Jools Holland: My Life in Music. (BBC2)
What a pleasant bloke ol’ Jools is. This documentary had him talking of his time with Squeeze, presenting The Tube with the late Paula Yates, his twenty years on Later…With Jools Holland, his unexceptional early life and his quite exceptional adult life as a musical programme presenter, boogie-woogie pianist (among the best in the world) and founder of the two-man Jools Holland Big Band which grew into his twenty-piece Rhythm and Blues Orchestra. This was value viewing.
The Richard Dimbleby Lecture 2013. (BBC2)
Bill Gates talked, fluently and persuasively as one might expect of a multi-billionaire, about the Bill and Melinda Gates Foundation’s mission to eradicate polio worldwide. No well-meant undertaking is ever without its detractors and already five vaccination workers have been murdered in Pakistan where, as in Afghanistan and Nigeria, word had been spread that the polio vaccine was being used as a means of sterilizing Muslims. Sheer bunkum, but you can always rely on religious fanatics for trouble.
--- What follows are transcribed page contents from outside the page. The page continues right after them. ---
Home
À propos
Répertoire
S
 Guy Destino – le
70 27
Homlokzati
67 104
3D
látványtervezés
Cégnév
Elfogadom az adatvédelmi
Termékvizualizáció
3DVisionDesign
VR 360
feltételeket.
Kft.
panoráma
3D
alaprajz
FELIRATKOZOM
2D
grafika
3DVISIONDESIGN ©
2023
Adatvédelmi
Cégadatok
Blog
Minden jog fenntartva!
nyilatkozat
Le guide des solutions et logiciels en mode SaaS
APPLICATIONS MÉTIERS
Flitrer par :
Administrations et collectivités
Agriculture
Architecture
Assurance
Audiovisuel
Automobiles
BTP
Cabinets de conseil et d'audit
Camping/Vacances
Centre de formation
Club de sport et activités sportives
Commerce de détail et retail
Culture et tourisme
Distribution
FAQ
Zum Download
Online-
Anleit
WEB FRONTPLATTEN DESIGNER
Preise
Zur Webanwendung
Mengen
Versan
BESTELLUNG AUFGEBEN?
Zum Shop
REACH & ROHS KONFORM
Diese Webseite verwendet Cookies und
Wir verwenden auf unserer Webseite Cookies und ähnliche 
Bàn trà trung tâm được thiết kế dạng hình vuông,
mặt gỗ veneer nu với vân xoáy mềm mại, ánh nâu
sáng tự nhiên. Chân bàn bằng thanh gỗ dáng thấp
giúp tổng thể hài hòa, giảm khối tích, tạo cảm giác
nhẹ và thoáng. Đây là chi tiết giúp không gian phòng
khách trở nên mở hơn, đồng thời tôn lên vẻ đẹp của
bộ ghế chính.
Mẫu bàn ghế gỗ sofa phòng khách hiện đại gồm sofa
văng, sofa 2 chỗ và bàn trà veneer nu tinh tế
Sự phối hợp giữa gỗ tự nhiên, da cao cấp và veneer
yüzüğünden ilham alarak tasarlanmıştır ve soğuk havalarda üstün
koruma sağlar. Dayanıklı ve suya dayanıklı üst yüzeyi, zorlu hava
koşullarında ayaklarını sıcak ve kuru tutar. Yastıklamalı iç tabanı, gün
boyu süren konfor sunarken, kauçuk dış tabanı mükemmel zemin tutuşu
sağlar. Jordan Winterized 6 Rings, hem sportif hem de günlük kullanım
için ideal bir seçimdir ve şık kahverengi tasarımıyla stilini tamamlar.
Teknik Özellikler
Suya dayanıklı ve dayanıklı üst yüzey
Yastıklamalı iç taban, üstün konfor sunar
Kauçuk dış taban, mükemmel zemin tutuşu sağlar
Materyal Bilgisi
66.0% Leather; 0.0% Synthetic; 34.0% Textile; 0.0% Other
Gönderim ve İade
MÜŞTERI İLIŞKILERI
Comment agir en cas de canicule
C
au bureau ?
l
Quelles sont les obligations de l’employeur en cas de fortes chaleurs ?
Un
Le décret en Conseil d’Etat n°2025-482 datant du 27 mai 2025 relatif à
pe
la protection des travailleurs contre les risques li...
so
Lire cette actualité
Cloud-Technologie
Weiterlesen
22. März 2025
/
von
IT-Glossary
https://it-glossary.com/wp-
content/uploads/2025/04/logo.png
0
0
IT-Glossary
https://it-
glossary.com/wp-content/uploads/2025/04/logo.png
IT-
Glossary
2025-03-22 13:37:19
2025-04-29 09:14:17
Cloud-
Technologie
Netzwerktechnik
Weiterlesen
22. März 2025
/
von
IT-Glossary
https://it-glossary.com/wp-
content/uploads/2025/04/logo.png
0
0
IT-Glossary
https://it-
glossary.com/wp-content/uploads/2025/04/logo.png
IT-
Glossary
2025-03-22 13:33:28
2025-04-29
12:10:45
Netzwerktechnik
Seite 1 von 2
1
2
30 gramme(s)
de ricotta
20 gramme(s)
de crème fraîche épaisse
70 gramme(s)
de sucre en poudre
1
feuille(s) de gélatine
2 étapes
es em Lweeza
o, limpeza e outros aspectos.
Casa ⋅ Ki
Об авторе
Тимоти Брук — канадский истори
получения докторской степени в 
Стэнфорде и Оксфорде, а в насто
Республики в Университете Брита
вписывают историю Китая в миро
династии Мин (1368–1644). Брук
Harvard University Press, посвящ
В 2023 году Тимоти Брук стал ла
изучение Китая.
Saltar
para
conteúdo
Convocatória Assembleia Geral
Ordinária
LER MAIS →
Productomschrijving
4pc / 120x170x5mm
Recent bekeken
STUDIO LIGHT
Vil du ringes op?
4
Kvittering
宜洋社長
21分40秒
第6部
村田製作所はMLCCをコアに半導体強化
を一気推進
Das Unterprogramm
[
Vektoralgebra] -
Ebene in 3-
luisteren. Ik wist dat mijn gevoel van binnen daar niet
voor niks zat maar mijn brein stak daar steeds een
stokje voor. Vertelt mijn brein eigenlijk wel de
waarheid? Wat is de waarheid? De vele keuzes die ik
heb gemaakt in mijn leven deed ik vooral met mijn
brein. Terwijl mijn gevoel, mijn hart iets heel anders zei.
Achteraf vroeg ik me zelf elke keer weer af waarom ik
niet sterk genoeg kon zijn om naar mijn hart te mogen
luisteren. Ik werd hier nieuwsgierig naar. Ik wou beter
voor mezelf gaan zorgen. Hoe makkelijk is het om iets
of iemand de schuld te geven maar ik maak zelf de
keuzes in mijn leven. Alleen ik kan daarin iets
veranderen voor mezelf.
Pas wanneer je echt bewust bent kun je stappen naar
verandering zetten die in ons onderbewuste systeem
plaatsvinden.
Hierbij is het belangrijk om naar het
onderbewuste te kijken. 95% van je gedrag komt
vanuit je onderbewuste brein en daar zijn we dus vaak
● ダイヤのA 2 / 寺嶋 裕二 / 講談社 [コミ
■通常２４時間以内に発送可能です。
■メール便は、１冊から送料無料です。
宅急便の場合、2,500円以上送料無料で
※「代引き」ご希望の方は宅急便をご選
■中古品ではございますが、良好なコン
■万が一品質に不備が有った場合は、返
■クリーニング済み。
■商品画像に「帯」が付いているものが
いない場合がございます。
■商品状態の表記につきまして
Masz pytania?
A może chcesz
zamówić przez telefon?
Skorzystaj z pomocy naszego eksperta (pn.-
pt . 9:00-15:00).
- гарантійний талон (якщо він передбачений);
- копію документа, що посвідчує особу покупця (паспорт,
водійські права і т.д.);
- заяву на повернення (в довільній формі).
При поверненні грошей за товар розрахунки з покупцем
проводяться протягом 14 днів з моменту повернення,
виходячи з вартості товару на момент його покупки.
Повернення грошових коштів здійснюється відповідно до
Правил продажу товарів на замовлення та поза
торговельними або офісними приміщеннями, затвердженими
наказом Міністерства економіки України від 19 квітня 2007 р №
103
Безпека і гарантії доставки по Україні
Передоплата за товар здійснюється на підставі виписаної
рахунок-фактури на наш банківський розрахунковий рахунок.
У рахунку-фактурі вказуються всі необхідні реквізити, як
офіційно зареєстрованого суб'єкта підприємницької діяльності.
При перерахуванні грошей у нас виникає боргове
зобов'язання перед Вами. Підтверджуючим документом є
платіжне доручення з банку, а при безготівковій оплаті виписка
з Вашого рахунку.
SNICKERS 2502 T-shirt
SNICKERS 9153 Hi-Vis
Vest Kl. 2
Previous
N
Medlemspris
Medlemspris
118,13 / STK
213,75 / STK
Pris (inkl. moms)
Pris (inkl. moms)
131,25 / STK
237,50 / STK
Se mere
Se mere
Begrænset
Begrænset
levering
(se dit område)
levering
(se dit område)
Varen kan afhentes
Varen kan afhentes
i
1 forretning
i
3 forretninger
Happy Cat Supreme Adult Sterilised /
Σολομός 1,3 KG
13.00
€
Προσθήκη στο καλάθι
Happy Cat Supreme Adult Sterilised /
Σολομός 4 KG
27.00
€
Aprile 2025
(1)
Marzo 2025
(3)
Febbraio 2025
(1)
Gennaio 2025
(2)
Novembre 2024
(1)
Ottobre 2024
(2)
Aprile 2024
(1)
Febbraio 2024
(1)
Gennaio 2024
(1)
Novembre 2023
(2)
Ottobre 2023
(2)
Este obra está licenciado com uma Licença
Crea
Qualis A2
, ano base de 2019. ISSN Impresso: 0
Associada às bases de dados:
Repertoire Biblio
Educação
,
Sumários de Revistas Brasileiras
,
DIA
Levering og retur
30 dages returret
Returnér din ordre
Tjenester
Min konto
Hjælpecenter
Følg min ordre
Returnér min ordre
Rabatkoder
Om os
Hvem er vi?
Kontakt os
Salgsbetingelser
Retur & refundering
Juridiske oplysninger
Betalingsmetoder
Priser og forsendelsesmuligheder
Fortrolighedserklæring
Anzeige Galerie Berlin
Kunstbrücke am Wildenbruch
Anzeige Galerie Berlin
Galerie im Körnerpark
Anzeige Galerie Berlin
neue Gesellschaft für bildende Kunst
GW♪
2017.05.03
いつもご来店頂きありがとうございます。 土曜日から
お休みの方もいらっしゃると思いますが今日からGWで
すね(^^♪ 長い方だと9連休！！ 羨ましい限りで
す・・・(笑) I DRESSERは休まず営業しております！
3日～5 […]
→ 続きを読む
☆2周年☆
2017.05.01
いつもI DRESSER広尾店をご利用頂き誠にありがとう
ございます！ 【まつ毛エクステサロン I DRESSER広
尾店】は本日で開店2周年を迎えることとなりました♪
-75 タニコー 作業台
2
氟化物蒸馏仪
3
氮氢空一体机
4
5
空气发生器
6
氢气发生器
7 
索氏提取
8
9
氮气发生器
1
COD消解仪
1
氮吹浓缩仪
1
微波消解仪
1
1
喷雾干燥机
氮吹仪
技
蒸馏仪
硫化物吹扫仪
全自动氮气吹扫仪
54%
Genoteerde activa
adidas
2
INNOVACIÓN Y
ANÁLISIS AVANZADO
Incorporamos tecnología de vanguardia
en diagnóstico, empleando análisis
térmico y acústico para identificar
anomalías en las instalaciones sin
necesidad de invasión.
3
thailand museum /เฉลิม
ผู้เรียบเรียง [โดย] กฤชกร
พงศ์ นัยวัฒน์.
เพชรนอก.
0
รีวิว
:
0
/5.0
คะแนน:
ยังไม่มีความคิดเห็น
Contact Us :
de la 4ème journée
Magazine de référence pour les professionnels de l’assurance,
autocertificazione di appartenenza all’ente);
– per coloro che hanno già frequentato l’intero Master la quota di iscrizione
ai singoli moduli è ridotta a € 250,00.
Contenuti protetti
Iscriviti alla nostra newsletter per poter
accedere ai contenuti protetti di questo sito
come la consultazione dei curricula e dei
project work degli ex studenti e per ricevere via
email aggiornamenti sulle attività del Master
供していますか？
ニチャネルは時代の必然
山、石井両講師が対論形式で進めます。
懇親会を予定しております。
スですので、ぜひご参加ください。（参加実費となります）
Not that distrust of Mr. Gates is confined to Muslims. There are others who find the concept of the philanthropic billionaire hard to reconcile with outright success in business. Google: Bill Gates: nice charity work, shame about the business practices I Ellie Mae O‘Hagan to see what I mean.
Four in a Bed. (C4)
My Leader watches this. It is a modified version of Come Dine With Me in which guest house keepers invade each other’s establishments for B&B and the chance to unearth obscure dust and the stray pubic hair.
When last I chanced upon it, a relatively amiable bunch of contestants were being spitefully put to the sword by a pair of bitchy ‘private hoteliers’ who must have set gay rights back twenty five years.
 I could ask who watches it but I have already mentioned one person who does.
Me? I’d not stay with most of the pairs who compete. Not at any price!
Foyle’s War. (ITV1)

Word is that Michael Kitchen and Honeysuckle Weeks are returning this year in three new two-hour episodes. Hurray!
More when it happens.
READING.
Christopher Brookmyre.
Quite Ugly One Morning (advertised as ‘thrillingly unpleasant’) was apparently voted best first novel of the year (by somebody) in 1996. The author’s take on dire doings in the NHS certainly registered with me, a long ago retired Family Practitioner Committee employee, and I’m not sure how I should feel about that.
Whoever you are and wherever you may be I wish you good health.